Here’s another way to look at it: the distance from the focus is always changing, but there is always one point going up and one coming down where the distance is the same. A correspondence with an identical point on the y-axis. Birth with death, for instance. And certainly poets have been known to compare the process, the labor of being born with the labor of dying. Could there be other correspondences – menopause and adolescence, for example? Marriage with widowhood or divorce? Steady debilitation in old age with the steady development of children? Can we make comparisons? Can we take lessons from the first time we crossed these vertical markers and use them when we are on the same level on our way down? And what is that still point in the middle, the focus, from which all is measured?

One might think of the Buddha’s enlightenment. After trying to gain nirvana (or at least lasting peace and happiness) through severe ascetic practice – starving himself until he would touch his spine by putting his hand on his stomach – he suddenly remembered a moment from his childhood. As a young child, Siddhartha went to a ploughing festival with his father and was left to sit in “the cool shade of a rose-apple tree” – alone and safe and soon in a kind of self-induced rapture. It was not a rapture born of deprivation; it was a function of deep contentment. And in his adulthood he remembered and re-learned this lesson from his youth. He went back to learn something which taught him how to go forward. The rose-apple tree turned into the bodhi tree. An even better example might be Proust and the memory of the taste of a cookie he dipped in tea when a child. This memory at age fifty-one triggered the Remembrance of Things Past, a review of his life and a masterpiece. A taste and a memory. Parallel moments. Baudelaire said genius was “nothing more than childhood recovered at will.”   Think about that.

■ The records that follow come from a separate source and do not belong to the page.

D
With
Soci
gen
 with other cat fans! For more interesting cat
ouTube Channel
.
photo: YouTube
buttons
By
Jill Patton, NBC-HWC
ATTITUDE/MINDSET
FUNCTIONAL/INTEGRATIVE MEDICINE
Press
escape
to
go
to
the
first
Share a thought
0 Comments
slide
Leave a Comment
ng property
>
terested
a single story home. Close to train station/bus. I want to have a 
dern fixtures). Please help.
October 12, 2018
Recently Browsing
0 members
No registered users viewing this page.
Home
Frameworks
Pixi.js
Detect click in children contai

And think about the newest baby in our family trying to make sense of the world and more than a little perplexed by it all. And about the oldest member of our family who is also perplexed and getting more so every day. At the same horizontal point on the parabola perhaps, but headed in different directions.

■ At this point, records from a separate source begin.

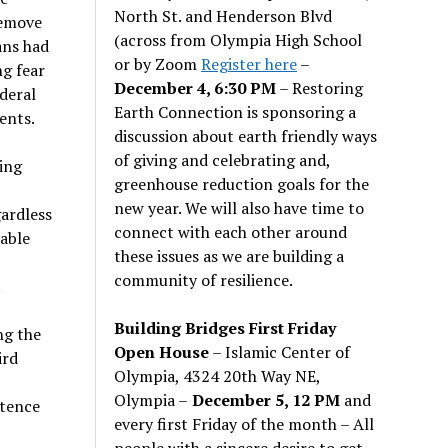
North St. and Henderson Blvd
remove
(across from Olympia High School
ans had
or by Zoom
Register here
–
ng fear
December 4, 6:30 PM
– Restoring
ederal
Earth Connection is sponsoring a
ents.
discussion about earth friendly ways
of giving and celebrating and,
ing
greenhouse reduction goals for the
new year. We will also have time to
gardless
connect with each other around
able
these issues as we are building a
community of resilience.
.
Building Bridges First Friday
ng the
Open House
– Islamic Center of
ird
Olympia, 4324 20th Way NE,
Olympia –
December 5, 12 PM
and
ntence
every first Friday of the month – All
people with a sincere desire to get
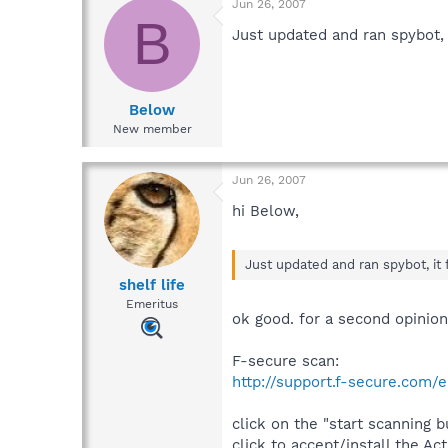
Jun 26, 2007
B
Just updated and ran spybot, 
Below
New member
Jun 26, 2007
hi Below,
Just updated and ran spybot, it 
shelf life
Emeritus
ok good. for a second opinion
F-secure scan:
http://support.f-secure.com
click on the "start scanning b
click to accept/install the Ac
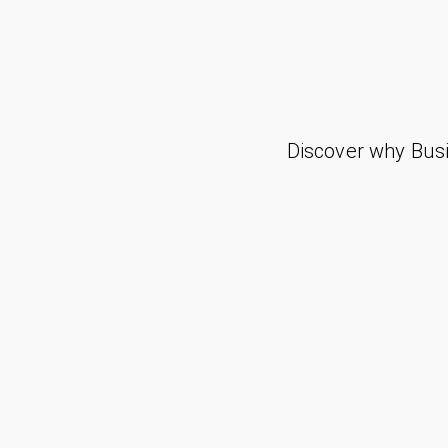
Discover why Busi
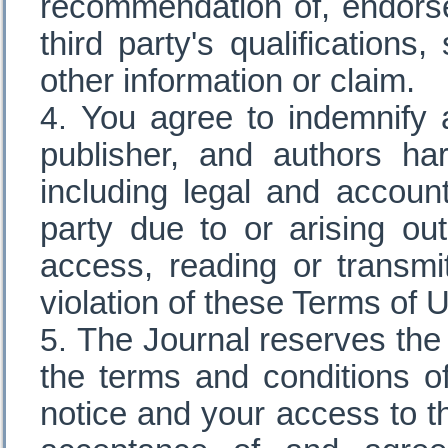
recommendation of, endorse
third party's qualifications
other information or claim.
You agree to indemnify a
publisher, and authors h
including legal and accoun
party due to or arising ou
access, reading or transmit
violation of these Terms of 
The Journal reserves the r
the terms and conditions o
notice and your access to t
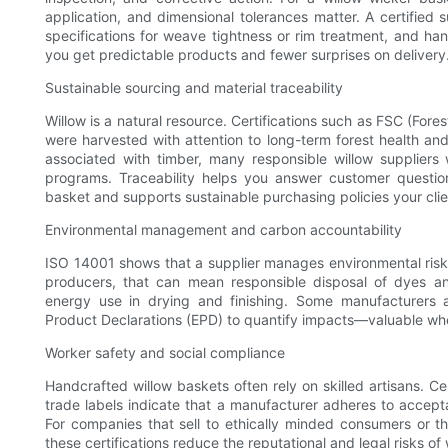
application, and dimensional tolerances matter. A certified 
specifications for weave tightness or rim treatment, and
you get predictable products and fewer surprises on delivery
Sustainable sourcing and material traceability
Willow is a natural resource. Certifications such as FSC (For
were harvested with attention to long-term forest health 
associated with timber, many responsible willow suppliers 
programs. Traceability helps you answer customer questio
basket and supports sustainable purchasing policies your cli
Environmental management and carbon accountability
ISO 14001 shows that a supplier manages environmental risks
producers, that can mean responsible disposal of dyes an
energy use in drying and finishing. Some manufacturers 
Product Declarations (EPD) to quantify impacts—valuable wh
Worker safety and social compliance
Handcrafted willow baskets often rely on skilled artisans. C
trade labels indicate that a manufacturer adheres to accept
For companies that sell to ethically minded consumers or t
these certifications reduce the reputational and legal risks o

I have attached a story, “Like Heaven,” about a woman at two points on her own parabola. I wrote this tale long ago when I was first thinking about the parabola parable. I am currently working on a novel where I pair diary entries over the course of a lifetime to explore whether the same issues come up as we rise along the arc of life and as we venture down the other side. It isn’t scientific and I’m not even sure the metaphor even holds, but, as I said, it is worth thinking about.